→ REQUIREMENT
Check each line of the entries for "below" and report the ones that have it.

··········

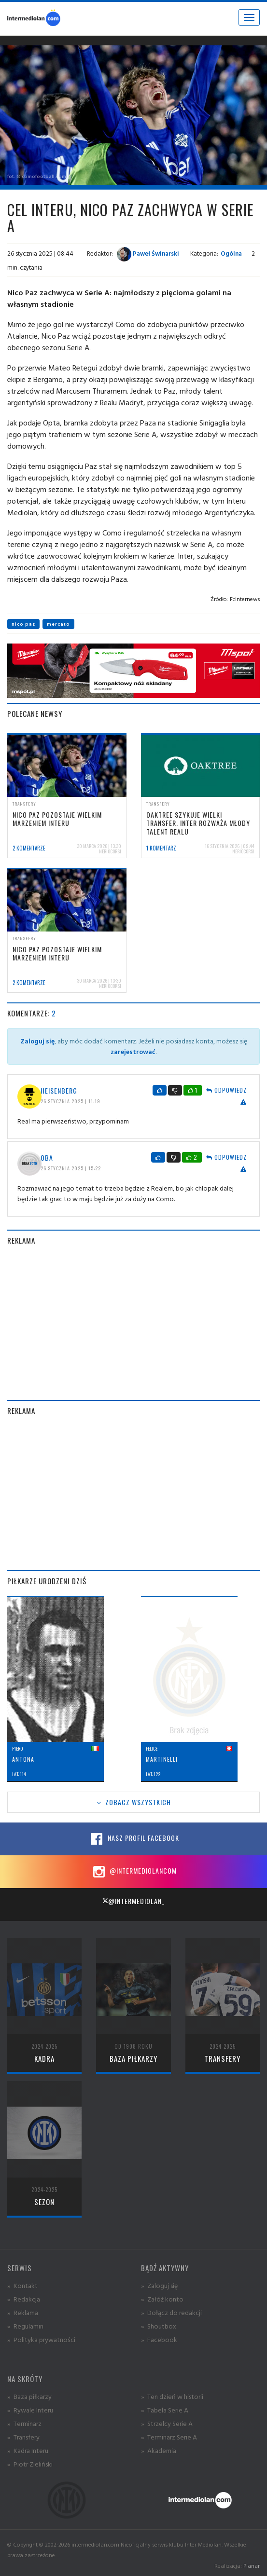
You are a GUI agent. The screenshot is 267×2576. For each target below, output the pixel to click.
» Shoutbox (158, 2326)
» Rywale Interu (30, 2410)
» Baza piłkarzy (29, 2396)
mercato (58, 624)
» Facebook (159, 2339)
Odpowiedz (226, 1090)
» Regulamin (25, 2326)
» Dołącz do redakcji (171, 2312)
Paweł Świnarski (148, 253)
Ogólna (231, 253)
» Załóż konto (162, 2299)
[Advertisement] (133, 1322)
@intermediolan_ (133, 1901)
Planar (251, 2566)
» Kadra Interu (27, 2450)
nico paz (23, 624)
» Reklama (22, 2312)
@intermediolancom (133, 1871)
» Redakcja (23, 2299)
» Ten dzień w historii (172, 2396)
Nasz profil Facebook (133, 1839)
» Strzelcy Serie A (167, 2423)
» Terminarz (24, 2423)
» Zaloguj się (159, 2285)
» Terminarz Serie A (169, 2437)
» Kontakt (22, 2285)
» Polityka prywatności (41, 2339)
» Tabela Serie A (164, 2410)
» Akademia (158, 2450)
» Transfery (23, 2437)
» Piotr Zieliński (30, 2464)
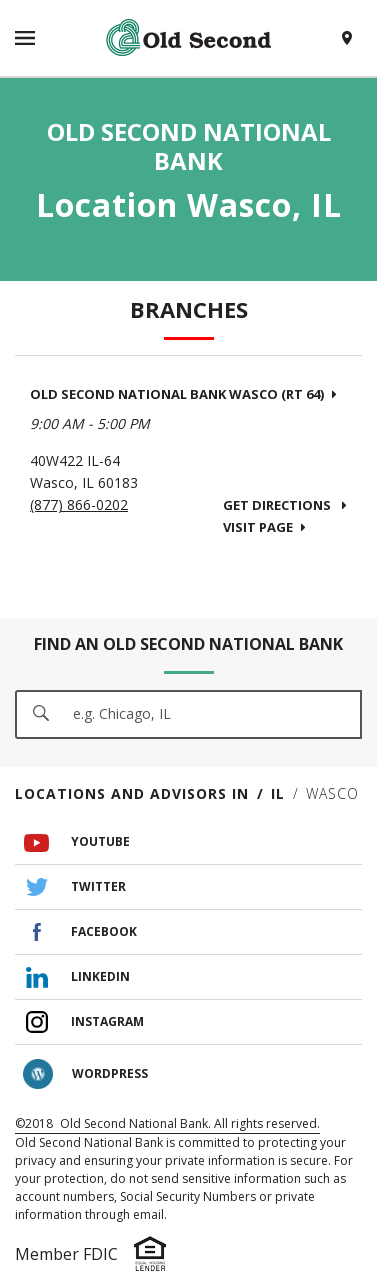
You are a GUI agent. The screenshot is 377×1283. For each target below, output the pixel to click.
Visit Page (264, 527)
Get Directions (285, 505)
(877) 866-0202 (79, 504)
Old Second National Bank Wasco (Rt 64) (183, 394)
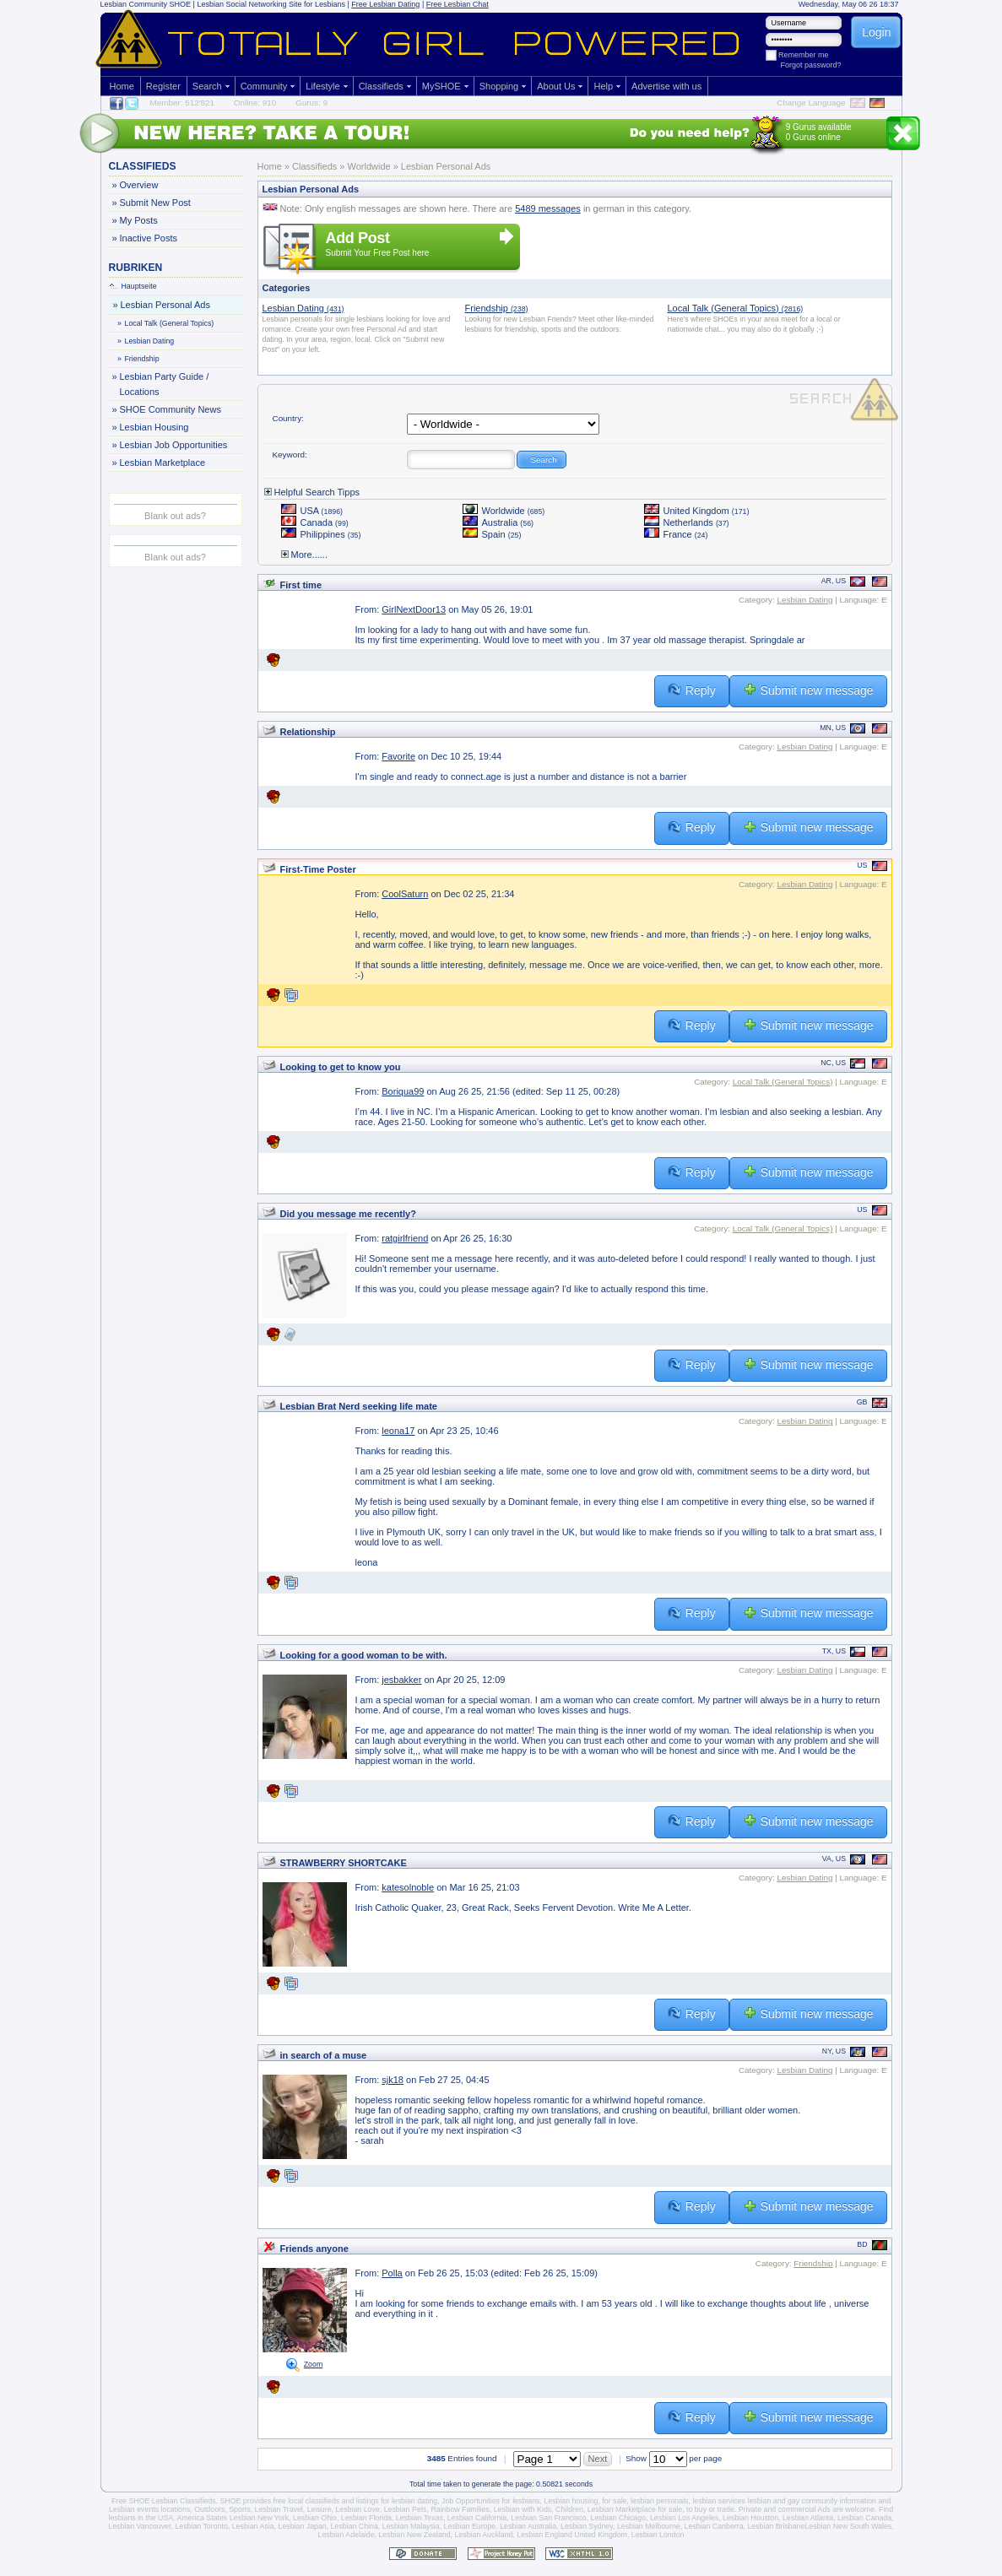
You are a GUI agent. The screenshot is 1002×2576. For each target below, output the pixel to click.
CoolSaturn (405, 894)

··········

→ TASK RESPONSE
You are a GUI agent. The screenshot is 267×2576. For each target below, output the pixel to click.
You are a GUI agent. The screenshot is 377×1283. For each target below, output the pixel to click.
You are a GUI agent. The screenshot is 1002×2576. For each target below, output the pixel to click.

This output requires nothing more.